DIVERSITY CALL: Professor Heidi Mirza

A LEADING academic has backed calls for black history to be a mandatory element of the primary school curriculum.

Heidi Safia Mirza, a professor of Race, Faith and Culture at Goldsmiths College, University of London and professor emerita in Equalities Studies at UCL Institute of Education, said it was vital that schools teach black history if the UK is to create a well-adjusted multicultural society.

Mirza was speaking after Birmingham mother of four Stephanie Pitter received 55,000 signatures on her petition to get black history taught in UK primary schools.

Although Pitter did not reach the necessary 100,000 signatures needed to force the issue to be discussed in Parliament, Mirza believes that it is something that education professionals must take a lead on.


Mirza is a keynote speaker at the London Festival of Education which takes place next week (February 28) at UCL Institute of Education.

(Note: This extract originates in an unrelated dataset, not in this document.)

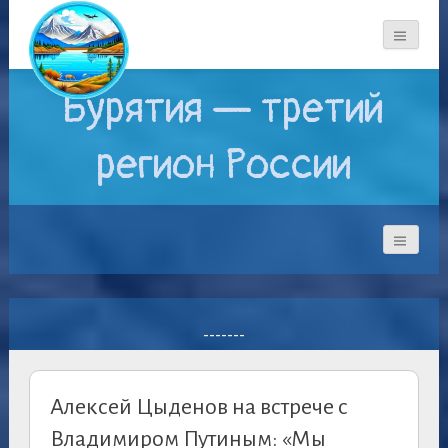
Бурятия — третий
регион России
-------
Алексей Цыденов на встрече с
Владимиром Путиным: «Мы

She is expected to raise the issue of diversity at the event.

Mirza told The Voice: “Black history is a really important aspect of British history and it should not be seen as something separate in the curriculum.

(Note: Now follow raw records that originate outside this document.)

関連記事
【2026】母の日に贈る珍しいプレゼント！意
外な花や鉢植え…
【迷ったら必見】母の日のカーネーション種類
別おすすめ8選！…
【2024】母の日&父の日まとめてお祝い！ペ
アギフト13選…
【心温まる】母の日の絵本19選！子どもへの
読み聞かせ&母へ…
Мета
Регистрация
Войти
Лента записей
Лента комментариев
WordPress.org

It is fundamental to understanding multiculturalism and is integral to understanding ‘Britishness’. It should not be taught to black kids in a way that will make them ashamed. Some black historians have said that it is taught in a demeaning way by white teachers who do not have a sense of seeing it as part of a continuum of British history and so other students start to tease the black ones and say for example ‘you were a slave in the past’. That is the way that it is being taught at the moment without the understanding that every single stately home in this country, our whole banking system, the trading system of Britain, was built on enslavement.”

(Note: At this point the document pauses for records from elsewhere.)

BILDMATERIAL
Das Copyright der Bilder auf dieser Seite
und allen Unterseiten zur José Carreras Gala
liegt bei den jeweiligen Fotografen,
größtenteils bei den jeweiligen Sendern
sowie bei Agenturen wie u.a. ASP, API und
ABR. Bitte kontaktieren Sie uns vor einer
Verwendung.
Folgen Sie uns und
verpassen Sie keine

However, she added that although there had been some progress on the issue with some schools in London incorporating black history into their teaching, attention still needed to be paid to how the material was delivered.

“I think how we train teachers is absolutely fundamental,” she said. “If you have a pedagogic approach that sees other knowledge and other societies as part of a continuum of your own society, then you will be able to embrace that history in a positive way. We have pedagogic practices here where we add on black history. We call it a ‘shake and stir’. You just stir in the black history. We need to have an integrative approach where it is a part of it, not just added. Black people are integral to British and world history.”